I'm not quite sure what you mean by "force". Our industry IS getting more and more competitive each day. A few competitors have already started the price-spiral-of-death. We managed to stay out of it so far by adding additional value. However we can NOT afford to drive potential customers away by building too much of a barrier before they get the information.

EVERYTHING you will get when you fill out the feedback form (= my definition of conversion) is also available freely on the site, though maybe not one mouseclick away but maybe 5 mouseclicks away.

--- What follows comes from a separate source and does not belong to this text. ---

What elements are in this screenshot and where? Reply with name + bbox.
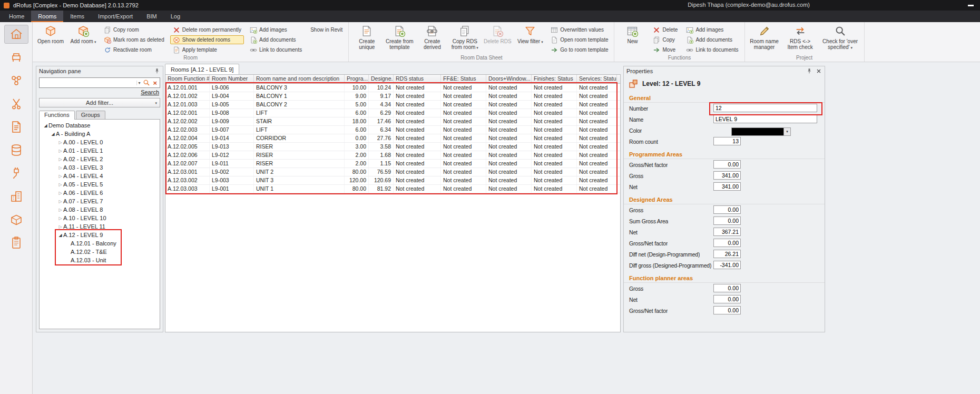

I WANT and I NEED the visitors to get these information easily. If they are using my feedback forms, they trade convenience for their contact information. If they don't want to revel who they are, they get the information as well.

Just as an example: the feedback form only consists of two fiels. Ohne for the name, the other one is called "Email or Phone". 99% of all the people sending the form give their email, NOT their phone number. They don't want to be called. They want to get the data and then THEY decide when to contact next.

OK, actually - invaluable as it is - it leads away from the initial question. Is it still right in this forum? Shall we start a new thread somewhere else?

eWhisper

4:52 pm on Jan 19, 2005 (gmt 0)

WebmasterWorld Senior Member 10+ Year Member



By 'forcing' conversions, I mean adding data from your end - not when the user completes an action - thus you control what is a conversion. (for low end solutions, this might mean you login to your tracking system, 'spoof' being that user, and then complete an action).

This is hidden from the user, and isn't forcing the user to do anything, you're forcing your tracking system todo something.

For example, say you are able to define dollar amounts by average conversion to sale for various actions.

1. Form fill out $25
2. Phone contact $50
3. Sent media kit $150
4. In person presentation $500

You can add these variables to your CRM (which has a unique visitor ID associated with it in your tracking system). Each time this occurs, you're forcing a conversion (i.e. you are making the data appear - not a user action). This data can now be associated with the original way the customer found you to start putting dollar amounts on various campaign types.